親子の絆といった家族の在り方をテーマに、登場人物のキャラクターを際立たせて描いているのが良い。光貴の訪問がきっかけで、過去のしがらみにへばりついていた剛太の頑なな心情が変化していき、それが池内親子にも波及し、終盤でフラッシュバック映像の意味も明らかになる。
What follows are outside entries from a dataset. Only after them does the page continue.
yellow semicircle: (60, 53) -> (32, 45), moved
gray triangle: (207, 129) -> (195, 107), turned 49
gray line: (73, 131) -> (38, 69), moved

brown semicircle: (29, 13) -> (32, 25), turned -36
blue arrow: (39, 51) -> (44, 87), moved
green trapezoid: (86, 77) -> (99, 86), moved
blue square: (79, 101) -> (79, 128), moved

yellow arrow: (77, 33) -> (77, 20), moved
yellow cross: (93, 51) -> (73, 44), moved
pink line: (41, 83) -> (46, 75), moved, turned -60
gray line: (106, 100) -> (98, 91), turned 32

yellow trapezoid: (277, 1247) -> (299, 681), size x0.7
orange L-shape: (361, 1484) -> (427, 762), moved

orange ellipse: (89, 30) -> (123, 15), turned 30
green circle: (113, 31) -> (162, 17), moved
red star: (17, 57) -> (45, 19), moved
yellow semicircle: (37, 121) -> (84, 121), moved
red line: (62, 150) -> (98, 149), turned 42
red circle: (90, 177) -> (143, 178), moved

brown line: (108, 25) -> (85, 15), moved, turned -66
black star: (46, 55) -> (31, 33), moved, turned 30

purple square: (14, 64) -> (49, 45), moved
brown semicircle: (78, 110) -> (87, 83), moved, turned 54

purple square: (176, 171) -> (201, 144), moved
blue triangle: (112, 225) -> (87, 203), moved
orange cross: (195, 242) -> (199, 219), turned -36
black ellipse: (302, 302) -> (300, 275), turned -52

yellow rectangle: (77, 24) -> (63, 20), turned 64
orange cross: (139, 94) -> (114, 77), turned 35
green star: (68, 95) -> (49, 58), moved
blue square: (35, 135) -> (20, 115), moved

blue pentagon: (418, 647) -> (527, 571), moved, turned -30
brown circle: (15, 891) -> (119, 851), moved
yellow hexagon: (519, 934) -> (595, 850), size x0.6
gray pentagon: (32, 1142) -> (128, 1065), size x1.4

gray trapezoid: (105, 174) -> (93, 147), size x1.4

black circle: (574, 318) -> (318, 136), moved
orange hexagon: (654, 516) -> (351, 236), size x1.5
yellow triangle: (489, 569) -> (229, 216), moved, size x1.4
光貴の実父の正体をラスト直前まで隠し通した巧みな語り口もこれまた良い。

(C)「カゾクデッサン」製作委員会

 剛太に「殺人鬼を飼う女」の水橋研二、美里に「火口のふたり」の瀧内公美、光貴に「ミスミソウ」の大友一生、義治に大西信満、美貴に中村映里子が扮している。
今井文寛は監督の他に、脚本、製作も担当。インディペンデント映画というと、「カメラを止めるな」といった数少ない例外を除き、儲からないのが常。それでも次々に作られてくるのだから、世の中に映画好きは尽きないのだろう。今井監督の今後に大いに期待が持てる作品と言える。

北島明弘
長崎県佐世保市生まれ。大学ではジャーナリズムを専攻し、1974年から十五年間、映画雑誌「キネマ旬報」や映画書籍の編集に携わる。以後、さまざまな雑誌や書籍に執筆。
著書に「世界SF映画全史」(愛育社)、「世界ミステリー映画大全」(愛育社)、「アメリカ映画100年帝国」(近代映画社)、訳書に「フレッド・ジンネマン自伝」(キネマ旬報社)などがある。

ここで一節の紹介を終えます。